By dispersing and arresting journalists, police are effectively censoring newsworthy, vital information, including about their own conduct and potential misconduct.
I explained that “the aftermath of a protest is every bit as much the news as the protest itself. The police response to a protest is a huge part of the story, (and) that story can't get out if journalists are dispersed along with protesters.”
It wasn’t the first time we've cautioned Chicago police about this. We also wrote an op-ed in the Chicago Sun-Times, quoting the DOJ’s proclamation last year that “blanket enforcement of dispersal orders and curfews against press violates (the First Amendment) because they foreclose the press from reporting about what happens after the dispersal or curfew is issued, including how police enforce those orders.” We emailed that op-ed to numerous police and city officials to make sure they saw it, but received no response.
It’s not that we’re offended that police brass don’t read our emails and op-eds. We all get too many emails. But we’re offended that we even need to write them, given how easy it would be for officials to educate themselves about press freedom if they cared.
Mickey H. Osterreicher, general counsel for the National Press Photographers Association, told us on Wednesday that the NPPA had conducted a training on press rights for Milwaukee police in advance of the Republican National Convention and offered to do the same in Chicago.

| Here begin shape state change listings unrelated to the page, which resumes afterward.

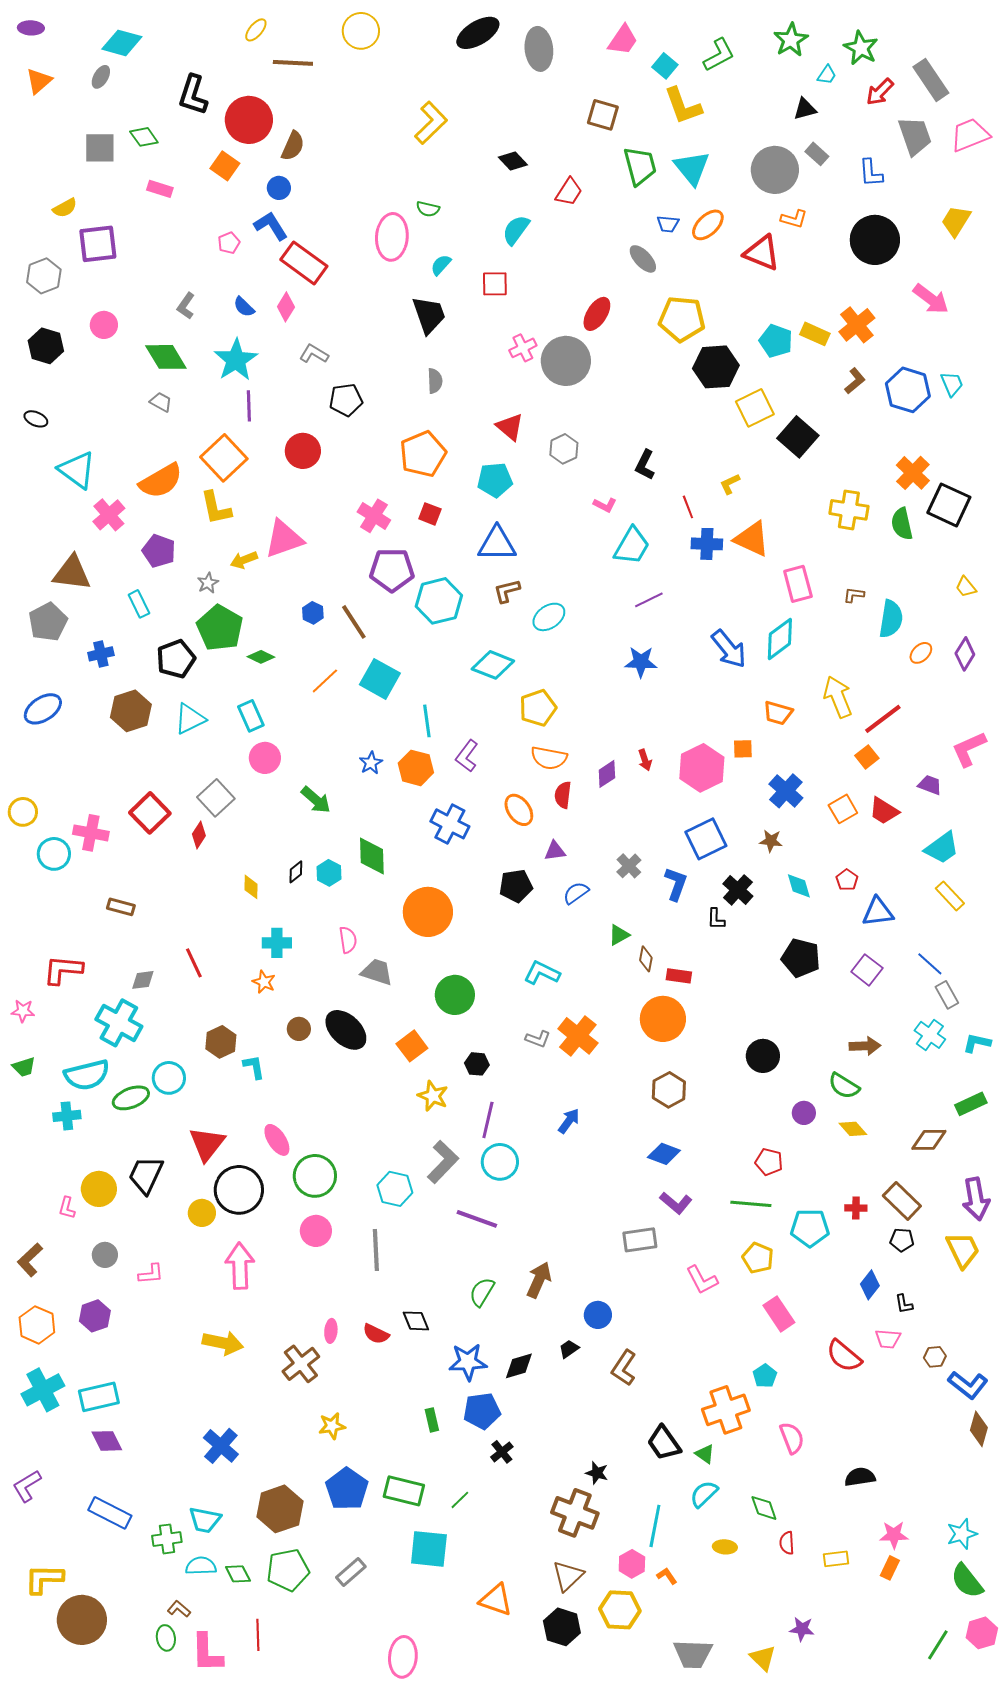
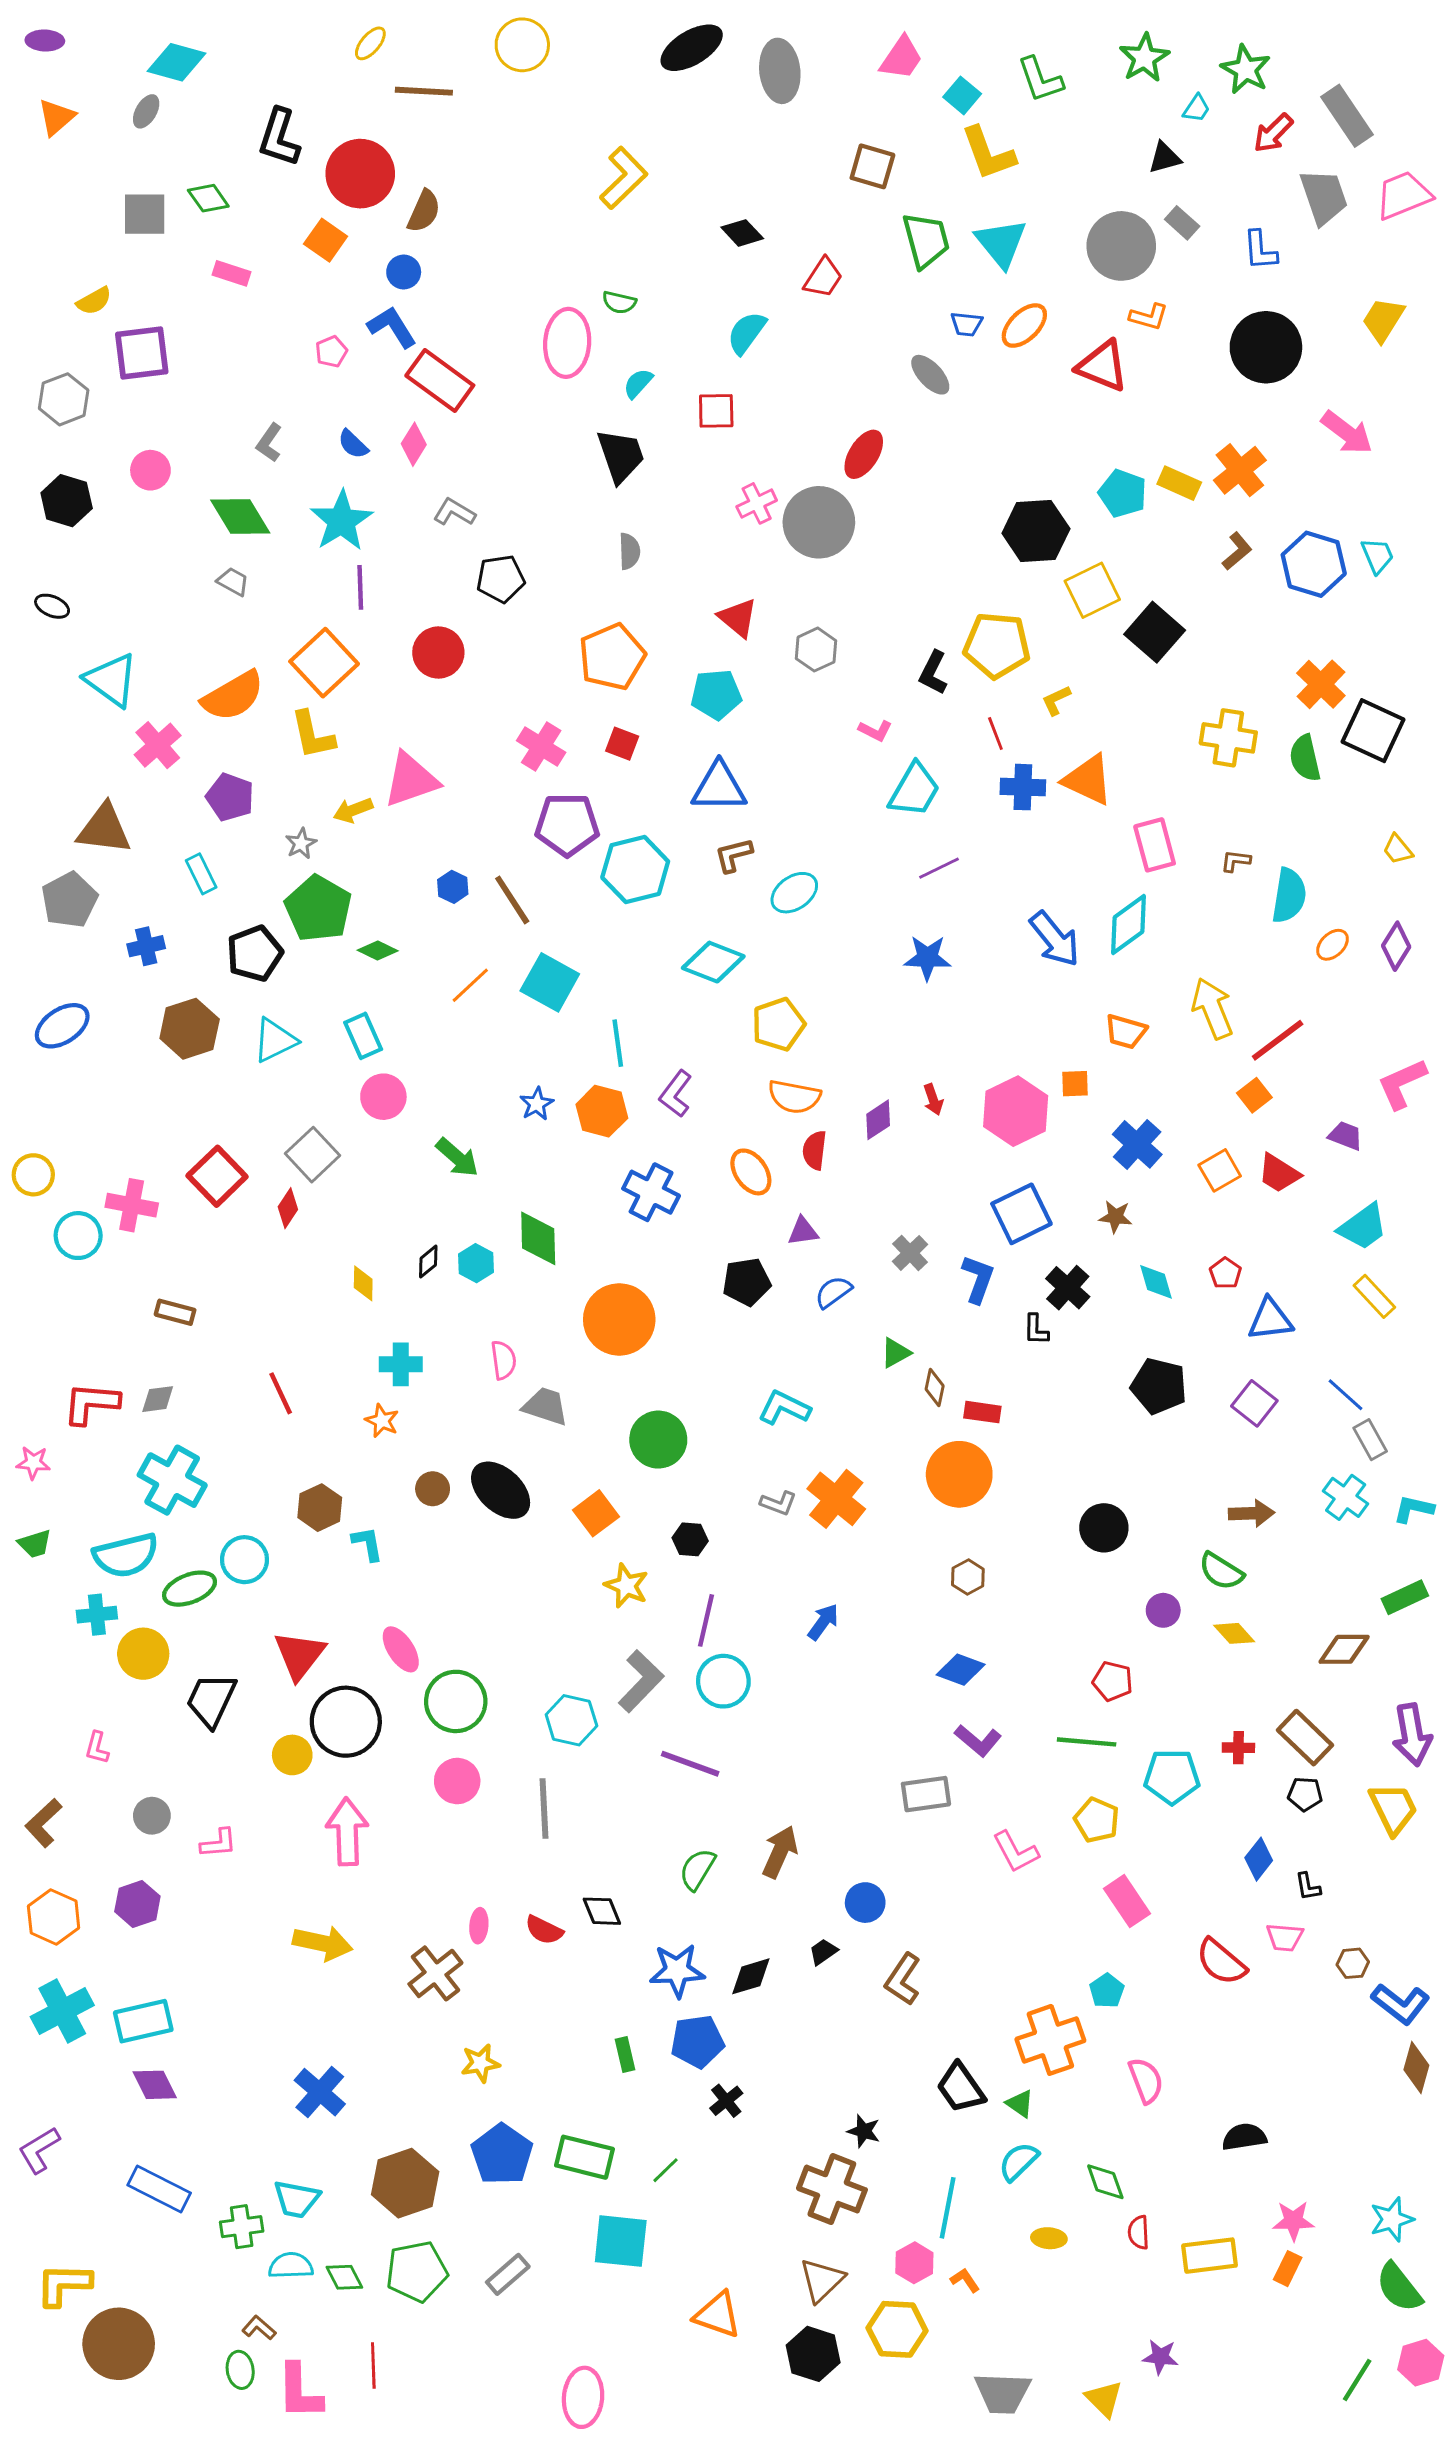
green L-shape: (719, 55) -> (1040, 80), turned 99
yellow pentagon: (682, 319) -> (997, 645), moved
gray diamond: (143, 980) -> (158, 1399), moved
brown hexagon: (669, 1090) -> (968, 1577), size x0.7
yellow circle: (99, 1189) -> (143, 1654), moved
yellow rectangle: (836, 1559) -> (1210, 2256), size x1.5

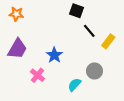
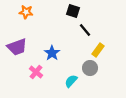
orange star: (16, 14) -> (26, 12), moved
yellow rectangle: (108, 41) -> (98, 50), moved
purple trapezoid: (17, 49) -> (17, 47), turned 40

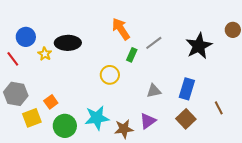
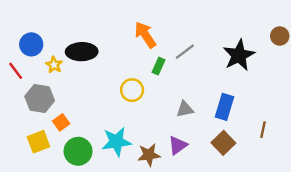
gray hexagon: (16, 94) -> (40, 98), moved
brown line: (219, 108) -> (263, 130), turned 40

“They told me that they had been providing First Amendment training and they didn’t need anything from NPPA. Given the events of last night, I would have to say that that alleged training was an abysmal failure,” he said.
Indeed, hours after the WBEZ broadcast, Deputy Director of News Affairs and Communications Thomas Ahern was filmed warning journalists that if they failed to disperse from a city park along with protesters their press passes would be revoked.
That alone should disqualify Ahern from serving as a news affairs and communications official for CPD or any other police department. But he doubled down the next day, reportedly ripping press credentials off of journalist Josh Pacheco, one of at least three arrested after police dispersed protesters. Pacheco's and another journalist's seized credentials were later returned, after the NPPA and lawyers for the journalists intervened.
Several more protests are planned during the remainder of the convention. In light of the events of this week, and CPD’s long history of First Amendment violations when policing protests, from the DNC in 1968 to Black Lives Matter demonstrations in 2020, we’re not optimistic that officers will change their unconstitutional ways.
This won’t just impact journalists – reporters who are needlessly detained can’t report on police response to protests in a city on edge about a potential repeat of 1968. By dispersing and arresting journalists, police are effectively censoring newsworthy, vital information, including about their own conduct and potential misconduct.
We’ve asked Ahern and others at CPD if they have some sort of legal or constitutional basis for disagreeing with the DOJ and appellate courts about the unlawfulness of stopping journalists from reporting news through dispersal orders. Let’s see if they read that email.
This article has been updated to note the return of journalists' seized credentials.